To stay a step ahead of competitors, home goods-focused online retailer Wayfair experiments with social media features that could drive purchases. Jess Jacobs, Wayfair’s director of marketing, spoke with eMarketer’s Tricia Carr about the company’s success with Pinterest buy buttons and using Like2Buy on Instagram.

eMarketer: For Wayfair, what are the most important platforms for social commerce?

Jacobs: We want to be where our customers are. Our customers are typically 35- to 60-years-old. That means Facebook, Instagram and Pinterest are three of our biggest platforms. Pinterest is super important due to the endemic nature of the platform.

eMarketer: Wayfair partnered with Pinterest for the release of its buy buttons. What drove you to use them then and now?

Jacobs: Pinterest came to us with an early concept and wanted us to help them launch the product. We were excited to be on the ground floor with them exploring buyable pins. We had a seat at the table early on in the product development phase and are able to provide feedback as the product grows and develops.

It has been a success for us in that it has driven incremental traffic on top of what we’re already doing through our organic presence and promoted pins. The quality of this traffic has been quite good.

eMarketer: How many transactions occur on Pinterest, and how many users eventually click to Wayfair to complete a purchase?

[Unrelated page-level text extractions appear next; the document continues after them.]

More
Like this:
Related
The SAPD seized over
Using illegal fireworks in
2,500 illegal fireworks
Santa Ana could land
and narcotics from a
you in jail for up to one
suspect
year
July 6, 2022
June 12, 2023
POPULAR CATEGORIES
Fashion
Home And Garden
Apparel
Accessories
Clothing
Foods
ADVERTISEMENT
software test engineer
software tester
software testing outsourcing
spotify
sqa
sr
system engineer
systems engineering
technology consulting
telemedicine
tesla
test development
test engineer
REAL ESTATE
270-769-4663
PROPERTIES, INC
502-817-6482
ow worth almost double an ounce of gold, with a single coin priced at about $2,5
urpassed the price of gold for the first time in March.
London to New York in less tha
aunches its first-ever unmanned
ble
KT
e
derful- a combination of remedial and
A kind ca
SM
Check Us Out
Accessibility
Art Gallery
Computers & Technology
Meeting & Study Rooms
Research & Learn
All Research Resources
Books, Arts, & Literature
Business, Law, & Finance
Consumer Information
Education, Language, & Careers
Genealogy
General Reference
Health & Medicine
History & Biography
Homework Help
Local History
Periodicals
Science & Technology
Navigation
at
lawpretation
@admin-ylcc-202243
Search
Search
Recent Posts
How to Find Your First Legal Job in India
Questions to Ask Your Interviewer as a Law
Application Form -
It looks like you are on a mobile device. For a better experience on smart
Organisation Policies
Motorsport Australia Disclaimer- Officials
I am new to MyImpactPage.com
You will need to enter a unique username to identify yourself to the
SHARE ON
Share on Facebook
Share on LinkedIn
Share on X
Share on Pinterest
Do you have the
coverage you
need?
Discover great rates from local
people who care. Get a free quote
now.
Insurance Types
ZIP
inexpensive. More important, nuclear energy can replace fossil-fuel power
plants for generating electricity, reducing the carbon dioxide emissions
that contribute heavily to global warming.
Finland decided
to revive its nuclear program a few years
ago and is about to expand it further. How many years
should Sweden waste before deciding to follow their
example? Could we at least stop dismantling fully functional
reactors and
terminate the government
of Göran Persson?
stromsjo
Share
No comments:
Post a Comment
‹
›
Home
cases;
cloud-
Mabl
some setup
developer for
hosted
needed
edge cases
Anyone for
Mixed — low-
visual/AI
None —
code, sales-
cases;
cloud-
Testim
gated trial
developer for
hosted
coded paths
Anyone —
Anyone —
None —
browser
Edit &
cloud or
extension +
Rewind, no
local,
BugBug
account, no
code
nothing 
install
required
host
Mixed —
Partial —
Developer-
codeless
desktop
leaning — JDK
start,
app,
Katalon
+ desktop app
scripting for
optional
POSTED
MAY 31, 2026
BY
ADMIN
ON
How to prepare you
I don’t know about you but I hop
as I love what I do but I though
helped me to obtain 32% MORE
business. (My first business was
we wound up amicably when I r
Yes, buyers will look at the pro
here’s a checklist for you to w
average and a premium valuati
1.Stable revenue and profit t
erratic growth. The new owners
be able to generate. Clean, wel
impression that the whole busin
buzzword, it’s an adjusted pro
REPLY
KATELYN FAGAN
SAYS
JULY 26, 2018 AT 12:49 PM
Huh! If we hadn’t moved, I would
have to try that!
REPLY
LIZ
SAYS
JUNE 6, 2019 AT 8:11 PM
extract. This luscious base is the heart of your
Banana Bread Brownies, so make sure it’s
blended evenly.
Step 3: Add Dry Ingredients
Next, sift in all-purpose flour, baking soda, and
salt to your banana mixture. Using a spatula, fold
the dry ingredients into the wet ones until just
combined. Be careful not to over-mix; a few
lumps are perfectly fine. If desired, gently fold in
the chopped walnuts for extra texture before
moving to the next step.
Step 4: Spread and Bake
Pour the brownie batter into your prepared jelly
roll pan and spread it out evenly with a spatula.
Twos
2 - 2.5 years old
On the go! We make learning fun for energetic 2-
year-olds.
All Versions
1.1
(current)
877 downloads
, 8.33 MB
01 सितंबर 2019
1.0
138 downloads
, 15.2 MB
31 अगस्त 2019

Jacobs: The majority of transactions that we get from the buyable pin program occur on Wayfair, not through the buy button on Pinterest. We invest a lot of time and resources into building out a great web experience, so we’re happy that people come to us to get more information on a given product and ultimately check out our platform.

“When someone sees a buy button, it clicks in their mind that this is something they can purchase.”

The value of buy buttons is that they make pins actionable. When someone sees a buy button, it clicks in their mind that this is something they can purchase. It helps consumers understand that it’s not just a piece of inspiration—it’s something you can take action on.

eMarketer: What’s your view of social buy buttons in general?

Jacobs: We take a customer-first orientation. We are happy to use buy buttons as long as it’s what the consumer wants and it’s a good experience for them. If our customers browse for inspiration on Pinterest, we want to allow them to transact if they want to.

eMarketer: On Instagram, Wayfair uses the Like2Buy platform to allow users to shop the products featured in images from a link in your profile. How effective is this effort?

Jacobs: The greatest value is allowing customers to get answers to their questions immediately. We see a lot of comments that say, ‘I love this product. Where can I get it?’ Rather than waiting for our response, users can find it themselves and go directly to our site. Like2Buy has removed that friction for the customer.

“To date, the Instagram experience has not been action-oriented.”

eMarketer: What are your thoughts on the new shopping features that Instagram is testing?

Jacobs: To date, the Instagram experience has not been action-oriented—it’s not something that you can click to learn more. We see a lot of value in showing an inspiring image, and then allowing people to bring that inspiration home.

eMarketer: What else is Wayfair testing in the social commerce space?

Jacobs: This year we started experimenting with how to make video content shoppable. We started off by leveraging Facebook’s video carousel ad unit to put a video in the first position, followed by the products featured in the video alongside it. This has been effective for us. The next step is figuring out how to merge video content—which is so engaging—and the shoppable aspect.